Judith Beheading Holofernes, 1599 by Caravaggio
Judith Beheading Holofernes tells the story Biblical story of Judith, who saved her people by seducing and beheading the Assyrian general Holofernes, which was a common theme in the 16th century. The same story has also been
painted by artists such as Sandro Botticelli, Donatello, Artemesia Gentileshi, Giorgione, and Andrea Mantegna. Caravaggio was certainly aware of Judith's traditional identity as a symbol of triumph over tyranny; but he presented
the subject primarily as a melodrama, choosing the relatively rarely represented climactic moment of the actual beheading of Holofernes. Judith, young, beautiful, and physically weak, draws back distastefully as she seizes
Holofernes's hair and cleaves through his neck with his own sword. Holofernes, on his bed, powerful but drunk, nude, and bellowing helplessly, has frozen in the futile struggle of his last instant of consciousness. The bloodthirsty
old servant, popeyed as she strains forward, clutches the bag in readiness for the disembodied head. It is a ghastly image, with primary interest in the protagonists' states of mind: the old woman's grim satisfaction, Holofernes's
shock, and Judith's sense of determination. Caravaggio intensifies the body language not only in the poses, gestures, and facial expressions but also in the clenched hands. Drama has displaced the charm of his earlier epicurean
paintings, as if the world had ceased to be his oyster and become a battlefield.

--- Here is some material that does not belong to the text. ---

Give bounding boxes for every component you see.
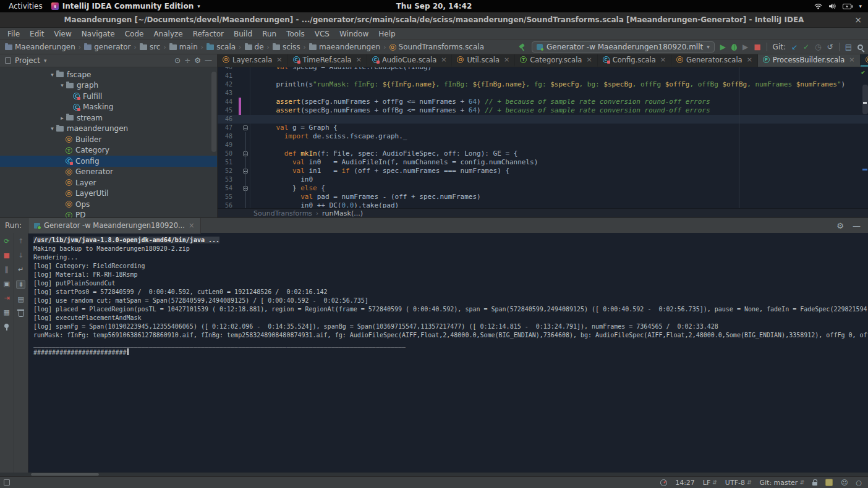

If the figures have become static, they continue to be made of convincingly solid flesh, displacing space. But the voids around them are at least as black and two-dimensional as they are empty and three-dimensional. The picture
resembles a photograph taken with a wide-angle lens, unfolding panoramically rather than penetrating depth within a single frame of vision. The starting point, strangely enough, is the least important figure, the servant, whose
precisely profiled head- in relief rather than fully rounded - implies a viewpoint from in front of the right edge of the painting rather than from the center. This peculiarity was probably the result of Caravaggio's having not yet
fully developed the technique of rendering on a two-dimensional surface the effect of vigorous action within fully convincing three-dimensional space. Or conceivably the painting was designed to be seen from the right, and he was
already experimenting with anamorphic composition. The influence of Da Vinci is apparent in Caravaggio's Judith Beheading Holofernes. Here, the grotesquely intense face of the old
crone holding the bag for Holofernes's head is undeniably evocative of da Vinci's caricatures.